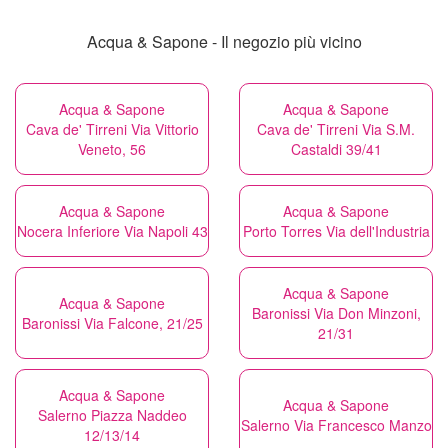
Acqua & Sapone - Il negozio più vicino
Acqua & Sapone
Acqua & Sapone
Cava de' Tirreni Via Vittorio
Cava de' Tirreni Via S.M.
Veneto, 56
Castaldi 39/41
Acqua & Sapone
Acqua & Sapone
Nocera Inferiore Via Napoli 43
Porto Torres Via dell'Industria
Acqua & Sapone
Acqua & Sapone
Baronissi Via Don Minzoni,
Baronissi Via Falcone, 21/25
21/31
Acqua & Sapone
Acqua & Sapone
Salerno Piazza Naddeo
Salerno Via Francesco Manzo
12/13/14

*What the task asks*:
Please reproduce every record exactly, leaving the pictures out.

*Solution below*:
Acqua & Sapone - Il negozio più vicino
Acqua & Sapone
Acqua & Sapone
Cava de' Tirreni Via Vittorio
Cava de' Tirreni Via S.M.
Veneto, 56
Castaldi 39/41
Acqua & Sapone
Acqua & Sapone
Nocera Inferiore Via Napoli 43
Porto Torres Via dell'Industria
Acqua & Sapone
Acqua & Sapone
Baronissi Via Don Minzoni,
Baronissi Via Falcone, 21/25
21/31
Acqua & Sapone
Acqua & Sapone
Salerno Piazza Naddeo
Salerno Via Francesco Manzo
12/13/14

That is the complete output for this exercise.